-------- RECORDS PROVIDED

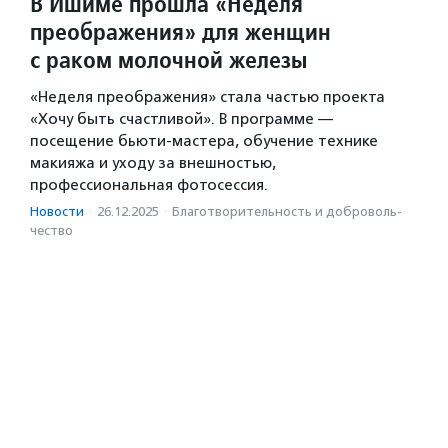
В Ишиме прошла «Неделя
преображения» для женщин
с раком молочной железы
«Неделя преображения» стала частью проекта
«Хочу быть счастливой». В программе —
посещение бьюти-мастера, обучение технике
макияжа и уходу за внешностью,
профессиональная фотосессия.
Новости
·
26.12.2025
·
Благотвори­тель­ность и доброволь­
чест­во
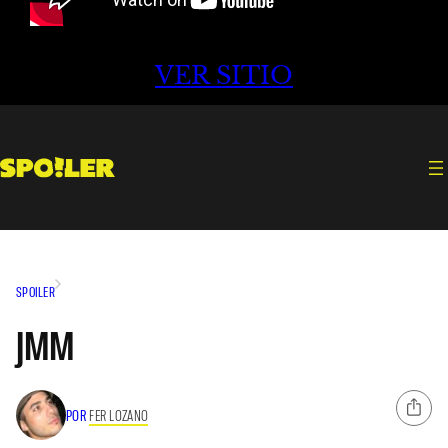
VER SITIO
SPOILER
JMM
POR
FER LOZANO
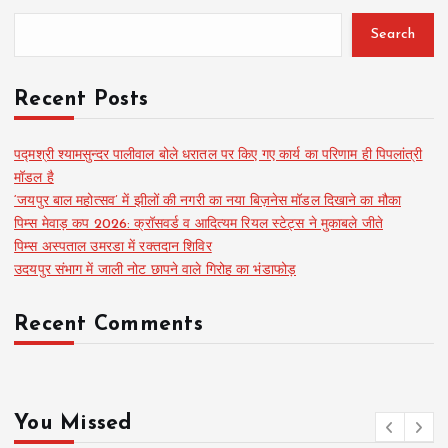
Search
Recent Posts
पद्मश्री श्यामसुन्दर पालीवाल बोले धरातल पर किए गए कार्य का परिणाम ही पिपलांत्री
मॉडल है
‘जयपुर बाल महोत्सव’ में झीलों की नगरी का नया बिज़नेस मॉडल दिखाने का मौका
पिम्स मेवाड़ कप 2026: क्रॉसवर्ड व आदित्यम रियल स्टेट्स ने मुकाबले जीते
पिम्स अस्पताल उमरडा में रक्तदान शिविर
उदयपुर संभाग में जाली नोट छापने वाले गिरोह का भंडाफोड़
Recent Comments
You Missed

----------------

Any pictures are to be skipped, and the lines from the beginning of the entries through the line with "Recent Posts" copied exactly.

◆ SOLUTION ◆
В Ишиме прошла «Неделя
преображения» для женщин
с раком молочной железы
«Неделя преображения» стала частью проекта
«Хочу быть счастливой». В программе —
посещение бьюти-мастера, обучение технике
макияжа и уходу за внешностью,
профессиональная фотосессия.
Новости
·
26.12.2025
·
Благотвори­тель­ность и доброволь­
чест­во
VER SITIO
SPOILER
JMM
POR
FER LOZANO
Search
Recent Posts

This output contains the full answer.